Zain did not provide a comparative figure but, according to Reuters data, it made 39.2 million dinars a year earlier.
Its second-quarter profit beat forecasts from EFG Hermes and SICO Bahrain of 36.2 million dinars and 37.4 million dinars respectively.
Foreign exchange losses fell to $22 million, from $35 million in the prior-year period, Zain said in a statement, and second-quarter revenue dropped 3 percent to 275 million dinars.
Chief Executive Scott Gegenheimer said Jordan, Saudi Arabia and Sudan all experienced healthy growth in the first half of this year, when Zain recorded a 2 percent increase in total net profit to 82 million dinars.
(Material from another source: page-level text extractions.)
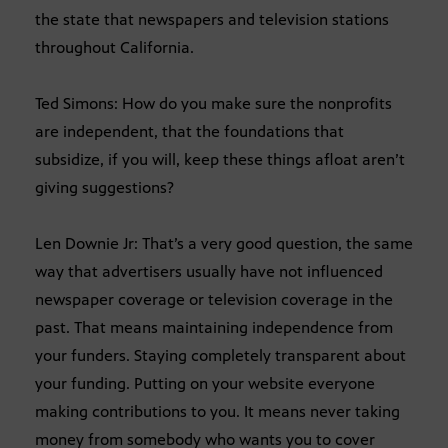
the state that newspapers and television stations
throughout California.
Ted Simons: How do you make sure the nonprofits
are independent, that the foundations that
subsidize, if you will, keep these things afloat aren’t
giving suggestions?
Len Downie Jr: That’s a very good question, the same
way that advertisers usually have not influenced
newspaper coverage or television coverage in the
past. That means maintaining independence from
your funders. Staying completely transparent about
your funding. Putting on your website everyone
making contributions to you. It means never taking
money from somebody who wants you to cover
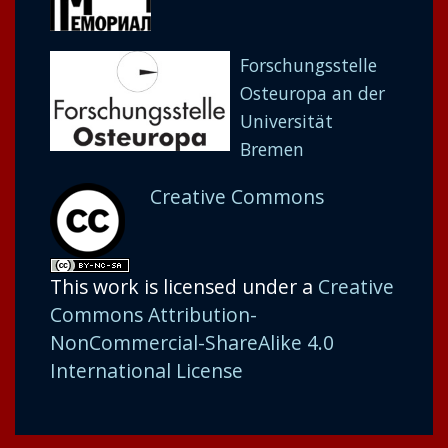
Forschungsstelle
Osteuropa an der
Universität
Bremen
Creative Commons
This work is licensed under a
Creative
Commons Attribution-
NonCommercial-ShareAlike 4.0
International License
However, the impact of the continuing conflict in Iraq on its business was being compounded by the introduction of a 20 percent sales tax on mobile services in the country, while its home market of Kuwait was witnessing intense price competition between operators.
In Kuwait, Zain competes with Ooredoo Kuwait, a unit of Qatar's Ooredoo, and Viva, an affiliate of Saudi Telecom Co (STC).
Gegenheimer said that initiatives the company was implementing in the Kuwaiti market would hopefully result in "incremental revenue generation", without elaborating.